Гилберту всегда трудно давались проявления нежности, но сейчас ему очень захотелось обнять Эржебет, что он и проделал. Гилберт сграбастал ее в охапку, она удивленно ойкнула, но затем прижалась к нему, уткнувшись носом ему в шею и обдавая теплым дыханием. Эржебет вцепилась в него руками так сильно, словно утопающий в плот, Гилберту даже показалось, что она его вот-вот задушит, и он поспешил отстраниться.
«Странно… Она ведь тоже не особо любит телячьи нежности… Так рада меня видеть?»
— Соскучилась, Лизхен? — Он улыбнулся с напускным ехидством.
Эржебет отошла от него на шаг, не съязвила в ответ, не улыбнулась, лишь серьезно посмотрела на него.
— Гилберт, нам нужно поговорить, — отчеканила она.
Гилберт мгновенно насторожился, обычно с таких слов всегда начинались самые неприятные разговоры.
— Я тебя внимательно слушаю. — Он несколько сухо кивнул.
Пару минут Эржебет стояла молча, ее глаза будто что-то искали в его лице, затем она вздохнула, мысленно что-то решив.

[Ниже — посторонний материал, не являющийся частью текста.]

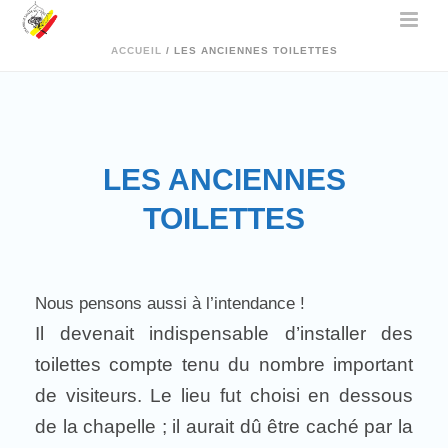
ACCUEIL
/
LES ANCIENNES TOILETTES
LES ANCIENNES
TOILETTES
Nous pensons aussi à l’intendance !
Il devenait indispensable d’installer des
toilettes compte tenu du nombre important
de visiteurs. Le lieu fut choisi en dessous
de la chapelle ; il aurait dû être caché par la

— Гил, скажи, кто я для тебя? — медленно произнесла она, не отпуская его из плена своего взгляда.
Гилберт опешил, застигнутый врасплох таким внезапным вопросом.
— В каком смысле?
— В прямом. Как ты ко мне относишься?
Гилберт все еще не понимал, куда клонит Эржебет, почему едва приехав, задает такие вопросы.
— Ты моя Лизхен. — Он с трудом выдавил веселую усмешку, попытался обнять ее за талию.
Но Эржебет отступила, и ее губы вдруг искривила злая улыбка.
— Вот так всегда. Все время только это и твердишь. Моя, моя, моя… Словно я вещь! За все эти столетия я ни разу не слышала от тебя не единого ласкового слова. Не одного признания… — ее голос дрогнул. — В любви…
«Так вот оно что…». — Гилберт напрягся.
Его раздражали разговоры о чувствах, они смущали его, заставляли чувствовать себя неловко, глупо, и от этого он свирепел. Он так ненавидел это мерзкое ощущение собственной уязвимости, слабости, когда ты раскрываешь кому-то самые потаенные уголки своей души. Ведь он, Гилберт Байльшмидт, всегда должен оставаться сильным и блистательным!
— Так тебе нужны все эти сладкие слова? Романтическая дребедень? — едко процедил он. — Давно пора понять, что я не придворный франт и не умею говорить цветистую чушь! По-моему вполне достаточно того, что я тебе постоянно предлагаю союз. Это лучше всяких слов доказывает…
— Это доказывает лишь то, что тебе нужны мои земли, — перебила Эржебет. — Признайся, ты ведь просто хочешь оттяпать у Родериха побольше территорий, а меня используешь для удовлетворения своих амбиций! Ты никогда не говорил, кем я буду в нашем союзе… Служанкой, любовницей? Или равным партнером и законной супругой?